TASK TO COMPLETE: With the pictures left out, return exactly the lines from the one containing "各種報告書や稟議書、業務マニュアル、提案書など、書類を作成" through the end of the listing below.

DATA TO EXAMINE:
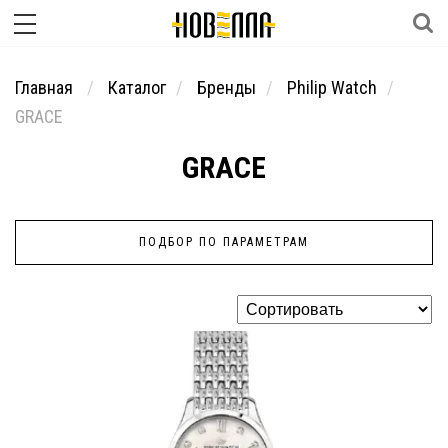
Главная
Каталог
Бренды
Philip Watch
GRACE
GRACE
ПОДБОР ПО ПАРАМЕТРАМ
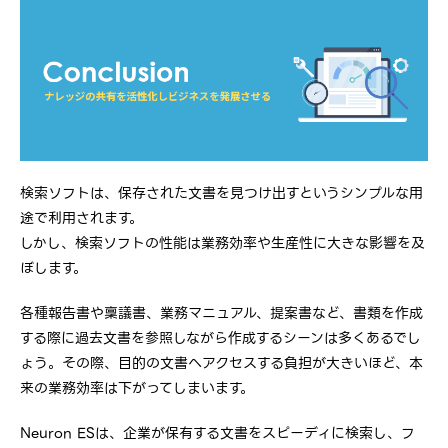
検索ソフトは、保存された文書を見つけ出すというシンプルな用
途で利用されます。
しかし、検索ソフトの性能は業務効率や生産性に大きな影響を及
ぼします。
各種報告書や稟議書、業務マニュアル、提案書など、書類を作成
する際に過去文書を参照しながら作成するシーンは多くあるでし
ょう。その際、目的の文書へアクセスする負担が大きいほど、本
来の業務効率は下がってしまいます。
Neuron ESは、企業が保有する文書をスピーディに検索し、フ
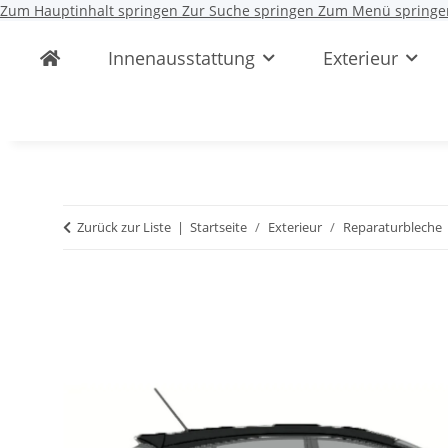
Zum Hauptinhalt springen
Zur Suche springen
Zum Menü springe
Innenausstattung
Exterieur
Zurück zur Liste
Startseite
Exterieur
Reparaturbleche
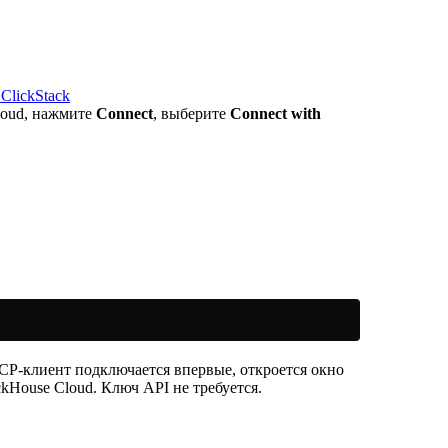
ClickStack
loud, нажмите
Connect
, выберите
Connect with
CP-клиент подключается впервые, откроется окно
kHouse Cloud. Ключ API не требуется.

SOLUTION:
各種報告書や稟議書、業務マニュアル、提案書など、書類を作成
する際に過去文書を参照しながら作成するシーンは多くあるでし
ょう。その際、目的の文書へアクセスする負担が大きいほど、本
来の業務効率は下がってしまいます。
Neuron ESは、企業が保有する文書をスピーディに検索し、フ
Zum Hauptinhalt springen
Zur Suche springen
Zum Menü springe
Innenausstattung
Exterieur
Zurück zur Liste
Startseite
Exterieur
Reparaturbleche
ClickStack
loud, нажмите
Connect
, выберите
Connect with
CP-клиент подключается впервые, откроется окно
kHouse Cloud. Ключ API не требуется.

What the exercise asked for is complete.